■ INFORMATION SUPPLIED

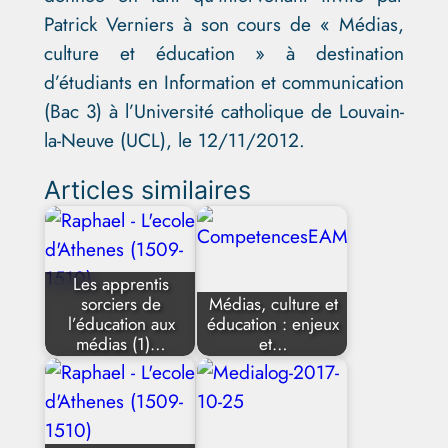
Patrick Verniers à son cours de « Médias,
culture et éducation » à destination
d’étudiants en Information et communication
(Bac 3) à l’Université catholique de Louvain-
la-Neuve (UCL), le 12/11/2012.
Articles similaires
Les apprentis
sorciers de
Médias, culture et
l’éducation aux
éducation : enjeux
médias (1)…
et…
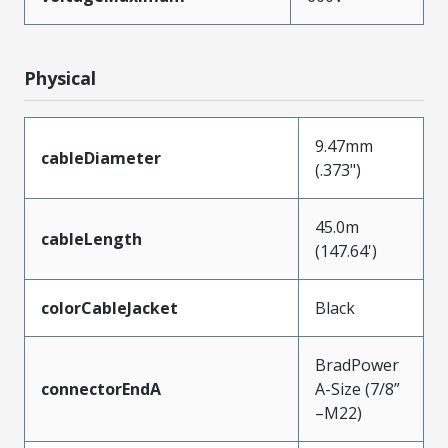
Physical
9.47mm
cableDiameter
(.373")
45.0m
cableLength
(147.64')
colorCableJacket
Black
BradPower
connectorEndA
A-Size (7/8”
–M22)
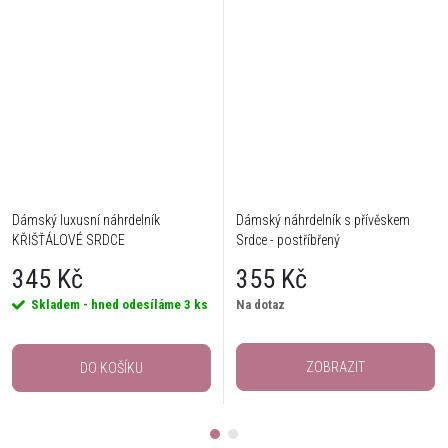
Dámský luxusní náhrdelník
Dámský náhrdelník s přívěskem
KŘIŠŤÁLOVÉ SRDCE
Srdce - postříbřený
345 Kč
355 Kč
Skladem - hned odesíláme
3 ks
Na dotaz
ZOBRAZIT
DO KOŠÍKU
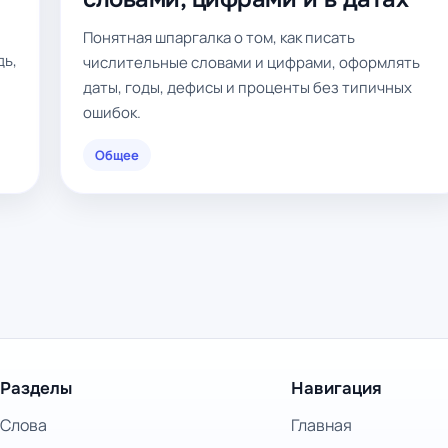
Понятная шпаргалка о том, как писать
дь,
числительные словами и цифрами, оформлять
даты, годы, дефисы и проценты без типичных
ошибок.
Общее
Разделы
Навигация
Слова
Главная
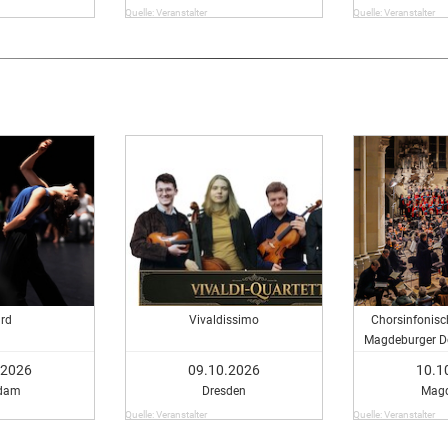
Quelle: Veranstalter
Quelle: Veranstalter
rd
Vivaldissimo
Chorsinfonisc
Magdeburger D
Messe - Chorsin
.2026
09.10.2026
10.1
des Magdeburg
dam
Dresden
Mag
Moll
Quelle: Veranstalter
Quelle: Veranstalter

■ WORK REQUIRED
Would you show all lines of the material above that contain the word "náhrdelník"?

■ ANSWER TO THIS PROBLEM
Dámský luxusní náhrdelník
Dámský náhrdelník s přívěskem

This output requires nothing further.